Injection or extraction of fluid (liquid or gas) from a well typically involves a sand or gravel body that connects the well screen to the formation material. This is true both for conventional wells completed with a sand pack, and for wells that intersect sand-filled hydraulic fractures. The primary difference between these configurations is the geometry of the sand body, and the resulting interfacial area between the sand and formation material. A typical 5-ft-long, 8-inch-radius sand pack has an interfacial area of 11 ft. By contrast, the sand-filled portion of a typical 10-m-radius hydraulic fracture has an interfacial area of 630 ft, which is 60 times greater! Fluid flux through a given cross sectional area between the formation and fracture sand is a function of induced pressure differential and formation permeability. The increase in total flow rate to or from a hydraulically fractured well results from increasing the formation area available for flow.

Diagrams showing differences in induced flow patterns while injecting into fractured wells and conventional wells. Fracture thickness is exaggerated for illustrative purposes.

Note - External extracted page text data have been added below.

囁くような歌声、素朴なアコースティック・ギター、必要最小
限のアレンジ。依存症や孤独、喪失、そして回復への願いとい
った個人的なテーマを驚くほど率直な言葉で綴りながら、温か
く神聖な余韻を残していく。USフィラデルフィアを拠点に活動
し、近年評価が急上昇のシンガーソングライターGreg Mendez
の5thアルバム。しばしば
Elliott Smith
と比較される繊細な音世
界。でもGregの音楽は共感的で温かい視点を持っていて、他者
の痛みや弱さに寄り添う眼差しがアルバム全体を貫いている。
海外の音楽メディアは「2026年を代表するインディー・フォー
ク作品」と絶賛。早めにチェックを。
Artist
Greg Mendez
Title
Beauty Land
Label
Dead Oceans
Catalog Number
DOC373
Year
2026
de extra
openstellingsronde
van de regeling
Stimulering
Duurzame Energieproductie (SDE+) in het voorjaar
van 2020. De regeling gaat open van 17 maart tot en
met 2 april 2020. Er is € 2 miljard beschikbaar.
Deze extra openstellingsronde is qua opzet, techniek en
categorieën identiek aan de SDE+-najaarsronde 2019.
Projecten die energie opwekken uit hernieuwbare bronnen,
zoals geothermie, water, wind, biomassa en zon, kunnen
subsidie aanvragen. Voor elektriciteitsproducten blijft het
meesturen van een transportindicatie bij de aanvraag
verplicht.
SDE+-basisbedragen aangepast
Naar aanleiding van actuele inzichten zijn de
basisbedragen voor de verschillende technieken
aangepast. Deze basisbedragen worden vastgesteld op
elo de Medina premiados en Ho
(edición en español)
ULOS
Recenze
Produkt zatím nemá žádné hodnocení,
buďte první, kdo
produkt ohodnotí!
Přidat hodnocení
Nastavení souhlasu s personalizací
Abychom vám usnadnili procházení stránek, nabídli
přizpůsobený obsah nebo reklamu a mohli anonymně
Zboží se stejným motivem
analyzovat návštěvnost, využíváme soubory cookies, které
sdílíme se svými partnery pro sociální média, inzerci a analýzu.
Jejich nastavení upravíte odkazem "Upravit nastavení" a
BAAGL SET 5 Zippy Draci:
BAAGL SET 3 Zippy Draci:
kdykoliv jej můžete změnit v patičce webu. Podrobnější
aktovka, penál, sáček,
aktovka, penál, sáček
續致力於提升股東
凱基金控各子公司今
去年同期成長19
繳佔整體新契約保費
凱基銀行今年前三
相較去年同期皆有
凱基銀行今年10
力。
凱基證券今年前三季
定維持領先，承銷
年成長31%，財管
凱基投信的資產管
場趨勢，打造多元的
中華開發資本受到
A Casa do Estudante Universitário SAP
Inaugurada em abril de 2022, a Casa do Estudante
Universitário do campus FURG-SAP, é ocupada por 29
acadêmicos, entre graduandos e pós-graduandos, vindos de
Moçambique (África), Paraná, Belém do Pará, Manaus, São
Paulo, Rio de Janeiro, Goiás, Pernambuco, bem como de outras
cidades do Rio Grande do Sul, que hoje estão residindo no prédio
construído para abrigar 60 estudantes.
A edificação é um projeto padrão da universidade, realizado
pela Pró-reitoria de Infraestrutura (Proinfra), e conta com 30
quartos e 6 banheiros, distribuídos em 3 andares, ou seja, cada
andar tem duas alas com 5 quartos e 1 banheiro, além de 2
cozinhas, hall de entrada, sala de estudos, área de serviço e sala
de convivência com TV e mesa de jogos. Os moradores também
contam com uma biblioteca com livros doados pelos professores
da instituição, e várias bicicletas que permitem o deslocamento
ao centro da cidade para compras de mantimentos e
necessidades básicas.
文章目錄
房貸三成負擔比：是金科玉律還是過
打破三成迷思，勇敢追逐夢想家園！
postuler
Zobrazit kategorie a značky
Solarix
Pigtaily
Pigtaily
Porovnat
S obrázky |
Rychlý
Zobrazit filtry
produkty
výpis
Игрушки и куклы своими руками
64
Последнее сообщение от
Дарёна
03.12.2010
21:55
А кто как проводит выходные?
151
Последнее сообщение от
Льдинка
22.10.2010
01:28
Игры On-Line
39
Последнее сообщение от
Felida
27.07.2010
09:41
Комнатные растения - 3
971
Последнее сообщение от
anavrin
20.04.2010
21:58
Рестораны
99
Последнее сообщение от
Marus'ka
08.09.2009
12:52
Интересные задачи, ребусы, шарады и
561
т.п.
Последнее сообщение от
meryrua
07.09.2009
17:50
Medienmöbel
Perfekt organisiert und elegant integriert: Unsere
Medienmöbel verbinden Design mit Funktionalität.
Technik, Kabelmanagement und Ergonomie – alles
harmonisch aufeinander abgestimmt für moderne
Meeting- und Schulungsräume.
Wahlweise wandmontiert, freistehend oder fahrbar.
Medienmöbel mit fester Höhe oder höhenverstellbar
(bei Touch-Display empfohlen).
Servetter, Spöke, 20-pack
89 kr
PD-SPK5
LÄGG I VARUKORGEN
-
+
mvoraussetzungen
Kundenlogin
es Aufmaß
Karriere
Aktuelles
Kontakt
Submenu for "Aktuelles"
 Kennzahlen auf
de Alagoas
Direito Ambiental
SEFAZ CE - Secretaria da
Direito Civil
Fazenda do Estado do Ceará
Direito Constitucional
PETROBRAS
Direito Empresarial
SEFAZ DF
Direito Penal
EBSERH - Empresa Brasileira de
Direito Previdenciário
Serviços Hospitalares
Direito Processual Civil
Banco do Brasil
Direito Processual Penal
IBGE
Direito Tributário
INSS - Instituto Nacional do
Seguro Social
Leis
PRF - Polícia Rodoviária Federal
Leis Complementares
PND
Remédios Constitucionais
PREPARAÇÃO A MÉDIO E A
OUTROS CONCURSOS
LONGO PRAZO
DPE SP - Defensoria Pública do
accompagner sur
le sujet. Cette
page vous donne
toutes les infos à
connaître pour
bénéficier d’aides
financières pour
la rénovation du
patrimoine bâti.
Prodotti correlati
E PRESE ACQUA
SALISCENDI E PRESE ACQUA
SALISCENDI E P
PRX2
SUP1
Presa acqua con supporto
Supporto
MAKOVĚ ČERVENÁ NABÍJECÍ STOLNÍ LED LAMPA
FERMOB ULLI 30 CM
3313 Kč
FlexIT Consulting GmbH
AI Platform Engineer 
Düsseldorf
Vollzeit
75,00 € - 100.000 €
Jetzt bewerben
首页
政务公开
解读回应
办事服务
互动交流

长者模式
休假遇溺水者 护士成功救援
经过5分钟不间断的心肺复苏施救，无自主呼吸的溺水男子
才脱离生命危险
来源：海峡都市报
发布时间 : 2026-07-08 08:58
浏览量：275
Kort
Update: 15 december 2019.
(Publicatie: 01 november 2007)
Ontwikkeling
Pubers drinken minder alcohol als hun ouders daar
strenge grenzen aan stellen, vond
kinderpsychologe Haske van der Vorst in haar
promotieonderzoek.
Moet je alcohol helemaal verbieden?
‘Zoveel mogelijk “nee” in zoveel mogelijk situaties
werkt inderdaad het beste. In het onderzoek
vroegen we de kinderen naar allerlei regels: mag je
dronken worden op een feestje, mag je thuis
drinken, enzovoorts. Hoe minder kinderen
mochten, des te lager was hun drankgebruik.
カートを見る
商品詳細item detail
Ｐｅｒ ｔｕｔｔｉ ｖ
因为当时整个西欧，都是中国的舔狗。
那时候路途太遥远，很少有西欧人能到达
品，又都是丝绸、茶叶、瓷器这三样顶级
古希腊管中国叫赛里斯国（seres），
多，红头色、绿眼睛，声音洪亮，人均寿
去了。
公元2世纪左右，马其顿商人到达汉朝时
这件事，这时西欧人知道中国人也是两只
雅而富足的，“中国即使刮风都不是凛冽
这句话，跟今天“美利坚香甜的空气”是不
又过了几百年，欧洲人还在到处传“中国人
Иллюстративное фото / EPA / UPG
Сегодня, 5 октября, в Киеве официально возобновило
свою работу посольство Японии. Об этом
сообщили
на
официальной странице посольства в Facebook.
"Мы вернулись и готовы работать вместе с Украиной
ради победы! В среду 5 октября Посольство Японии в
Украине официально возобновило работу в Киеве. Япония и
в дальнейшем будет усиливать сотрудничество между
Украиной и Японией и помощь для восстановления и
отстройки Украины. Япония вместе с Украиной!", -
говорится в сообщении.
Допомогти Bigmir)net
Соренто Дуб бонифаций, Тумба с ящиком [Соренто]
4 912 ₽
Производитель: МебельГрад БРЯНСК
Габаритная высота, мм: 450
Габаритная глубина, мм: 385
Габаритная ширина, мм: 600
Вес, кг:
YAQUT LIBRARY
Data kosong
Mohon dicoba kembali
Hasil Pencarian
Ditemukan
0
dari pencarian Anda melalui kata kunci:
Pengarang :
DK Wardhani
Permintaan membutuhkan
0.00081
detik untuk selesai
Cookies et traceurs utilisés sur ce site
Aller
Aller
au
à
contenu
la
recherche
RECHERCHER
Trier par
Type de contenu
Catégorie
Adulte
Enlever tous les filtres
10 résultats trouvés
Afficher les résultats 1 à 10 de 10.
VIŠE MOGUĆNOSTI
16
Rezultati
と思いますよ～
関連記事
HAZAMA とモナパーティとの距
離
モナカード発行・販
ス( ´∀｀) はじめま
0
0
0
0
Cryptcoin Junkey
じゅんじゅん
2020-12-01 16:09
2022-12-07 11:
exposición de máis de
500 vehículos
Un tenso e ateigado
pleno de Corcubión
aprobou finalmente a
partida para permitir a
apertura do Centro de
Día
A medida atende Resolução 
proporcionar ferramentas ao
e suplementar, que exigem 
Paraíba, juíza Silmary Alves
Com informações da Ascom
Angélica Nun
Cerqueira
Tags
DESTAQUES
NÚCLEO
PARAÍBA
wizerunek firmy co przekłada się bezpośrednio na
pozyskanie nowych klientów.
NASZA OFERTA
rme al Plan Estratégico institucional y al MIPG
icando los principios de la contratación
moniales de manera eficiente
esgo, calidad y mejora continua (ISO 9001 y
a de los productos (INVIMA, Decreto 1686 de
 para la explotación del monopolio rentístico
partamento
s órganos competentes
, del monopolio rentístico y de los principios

Assuming a low permeability formation material, the pressure drop required to induce fluid flow through fracture sand is much less than that required to force fluid from the sand into the formation. Therefore, injected fluid will tend to completely fill the fracture and enter the formation across the entire upper and lower surfaces of the fracture. However, due to the fact that flowlines diverge at the fracture tip, the fluid will tend to preferentially enter the formation along the outside perimeter. This phenomena can be observed when plotting resulting gas saturation data from air sparging simulations. This type of flow pattern significantly increases the radius of influence for any type of injection or extraction well.

Gas saturation distribution results from air sparging simulations. Gas tends to enter the formation near the tip of hydraulic fractures, significantly increasing ROI.

There are other beneficial aspects resulting from emplacement of sand filled hydraulic fractures that enhance total flow rate and zone of influence. As fractures propagate through the formation they have the potential to intersect naturally occurring high permeability structures, depositional sand lenses or natural fractures for instance. The natural structures are incorporated into the overall fracture flow scheme when this occurs, which further increases flow potential and volume of the treatment zone. The sand pack of a conventional well tends to remain isolated from these structures, and therefore does not benefit from their presence.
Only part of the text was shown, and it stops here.